_TASK TO CARRY OUT:_ Exclude the pictures and retype the entries as written.

_LISTED RECORDS:_
___

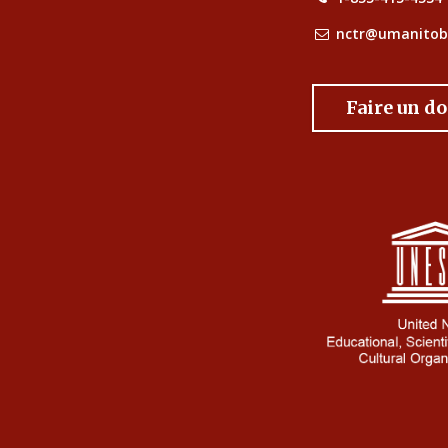
nctr@umanitob
Faire un d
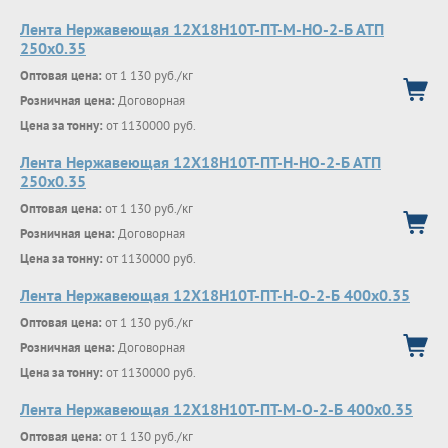
Лента Нержавеющая 12Х18Н10Т-ПТ-М-НО-2-Б АТП
250х0.35
Оптовая цена:
от 1 130 руб./кг
Розничная цена:
Договорная
Цена за тонну:
от 1130000 руб.
Лента Нержавеющая 12Х18Н10Т-ПТ-Н-НО-2-Б АТП
250х0.35
Оптовая цена:
от 1 130 руб./кг
Розничная цена:
Договорная
Цена за тонну:
от 1130000 руб.
Лента Нержавеющая 12Х18Н10Т-ПТ-Н-О-2-Б 400х0.35
Оптовая цена:
от 1 130 руб./кг
Розничная цена:
Договорная
Цена за тонну:
от 1130000 руб.
Лента Нержавеющая 12Х18Н10Т-ПТ-М-О-2-Б 400х0.35
Оптовая цена:
от 1 130 руб./кг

___

_ANSWER TO THE EXERCISE:_
nctr@umanitob
Faire un d
Лента Нержавеющая 12Х18Н10Т-ПТ-М-НО-2-Б АТП
250х0.35
Оптовая цена:
от 1 130 руб./кг
Розничная цена:
Договорная
Цена за тонну:
от 1130000 руб.
Лента Нержавеющая 12Х18Н10Т-ПТ-Н-НО-2-Б АТП
250х0.35
Оптовая цена:
от 1 130 руб./кг
Розничная цена:
Договорная
Цена за тонну:
от 1130000 руб.
Лента Нержавеющая 12Х18Н10Т-ПТ-Н-О-2-Б 400х0.35
Оптовая цена:
от 1 130 руб./кг
Розничная цена:
Договорная
Цена за тонну:
от 1130000 руб.
Лента Нержавеющая 12Х18Н10Т-ПТ-М-О-2-Б 400х0.35
Оптовая цена:
от 1 130 руб./кг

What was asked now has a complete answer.